The density of a \(1.00-\mathrm{m}\) long rod can be described by the linear density function \(\lambda(x)=\) \(100 \cdot \mathrm{g} / \mathrm{m}+10.0 x \mathrm{~g} / \mathrm{m}^{2}\) One end of the rod is positioned at \(x=0\) and the other at \(x=1.00 \mathrm{~m} .\) Determine (a) the total mass of the rod, and (b) the center-of-mass coordinate.

To find the total mass of the rod, we must integrate the linear density function λ(x) over the length of the rod, from x=0 to x=1 m.

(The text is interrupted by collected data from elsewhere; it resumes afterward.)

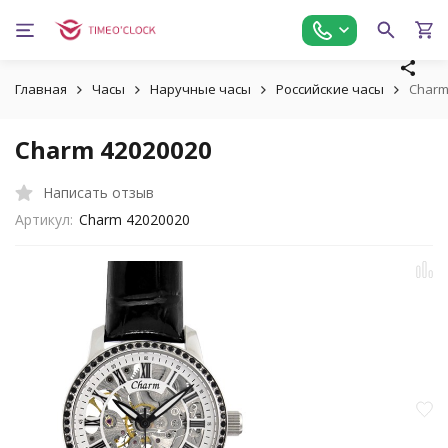
Главная
Часы
Наручные часы
Российские часы
Charm
Charm 42020020
Написать отзыв
Артикул:
Charm 42020020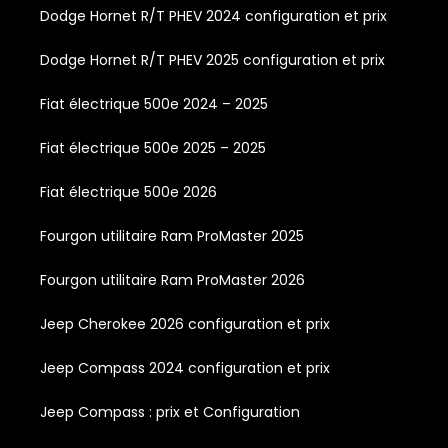
Dodge Hornet R/T PHEV 2024 configuration et prix
Dodge Hornet R/T PHEV 2025 configuration et prix
Fiat électrique 500e 2024 – 2025
Fiat électrique 500e 2025 – 2025
Fiat électrique 500e 2026
Fourgon utilitaire Ram ProMaster 2025
Fourgon utilitaire Ram ProMaster 2026
Jeep Cherokee 2026 configuration et prix
Jeep Compass 2024 configuration et prix
Jeep Compass : prix et Configuration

The total mass m can be calculated by integrating the function: $$m = \int_{0}^{1} \lambda(x)dx$$ Now, plug in the given linear density function λ(x) = 100g/m + 10.0x(g/m²): $$m = \int_{0}^{1} (100 + 10x)dx$$

Integrate the function with respect to x: $$m = \left[100x + \frac{10x^2}{2}\right]_{0}^{1}$$ Evaluate the integral at the limits: $$m = (100(1) + \frac{10(1)^2}{2}) - (100(0) + \frac{10(0)^2}{2})$$ $$m = 100 + 5 = 105 \mathrm{~g}$$ The total mass of the rod is 105 g.

To find the one-dimensional center-of-mass coordinate x_cm, we can use the formula: $$x_{\mathrm{cm}} = \frac{1}{m} \int_{0}^{1} x\lambda(x) dx$$ Plug in the given linear density function λ(x) = 100g/m + 10.0x(g/m²), and the total mass m = 105g: $$x_{\mathrm{cm}} = \frac{1}{105} \int_{0}^{1} x(100 + 10x) dx$$

Expand the integrand and integrate the function with respect to x: $$x_{\mathrm{cm}} = \frac{1}{105} \int_{0}^{1} (100x + 10x^2) dx$$ $$x_{\mathrm{cm}} = \frac{1}{105} \left[\frac{100x^2}{2} + \frac{10x^3}{3}\right]_{0}^{1}$$ Evaluate the integral at the limits: $$x_{\mathrm{cm}} = \frac{1}{105}\left(\frac{100(1)^2}{2} + \frac{10(1)^3}{3}\right) - \frac{1}{105}\left(\frac{100(0)^2}{2} + \frac{10(0)^3}{3}\right)$$ $$x_{\mathrm{cm}} = \frac{1}{105}(50 + \frac{10}{3})$$ Now, simplify the expression for x_cm: $$x_{\mathrm{cm}} \approx \frac{1}{105}(56.67) \approx 0.54 \mathrm{~m}$$ The center-of-mass coordinate is approximately 0.54 m. So the results are: (a) The total mass of the rod is 105 g. (b) The center-of-mass coordinate is approximately 0.54 m.